• [Records supplied]
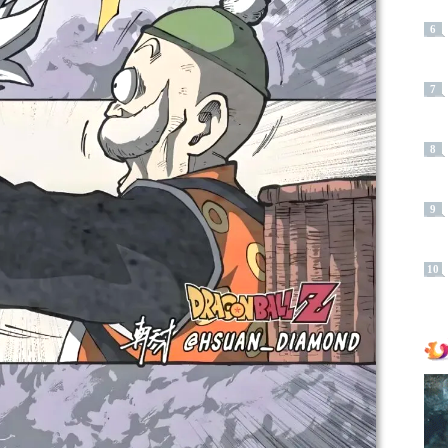
6
7
8
9
10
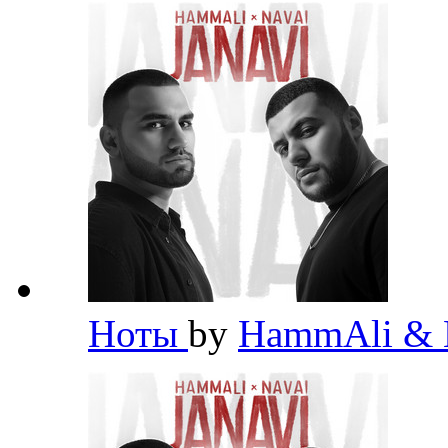
Ноты
by
HammAli & 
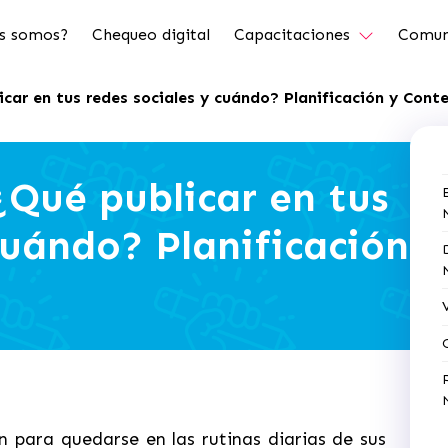
s somos?
Chequeo digital
Capacitaciones
Comun
icar en tus redes sociales y cuándo? Planificación y Conte
¿Qué publicar en tus
cuándo? Planificación
n para quedarse en las rutinas diarias de sus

• [What you should do]
If a record contains a picture, omit the picture and repeat everything else exactly.

• [Task response]
6
7
8
9
10
Ноты
by
HammAli & 
s somos?
Chequeo digital
Capacitaciones
Comun
icar en tus redes sociales y cuándo? Planificación y Conte
¿Qué publicar en tus
cuándo? Planificación
n para quedarse en las rutinas diarias de sus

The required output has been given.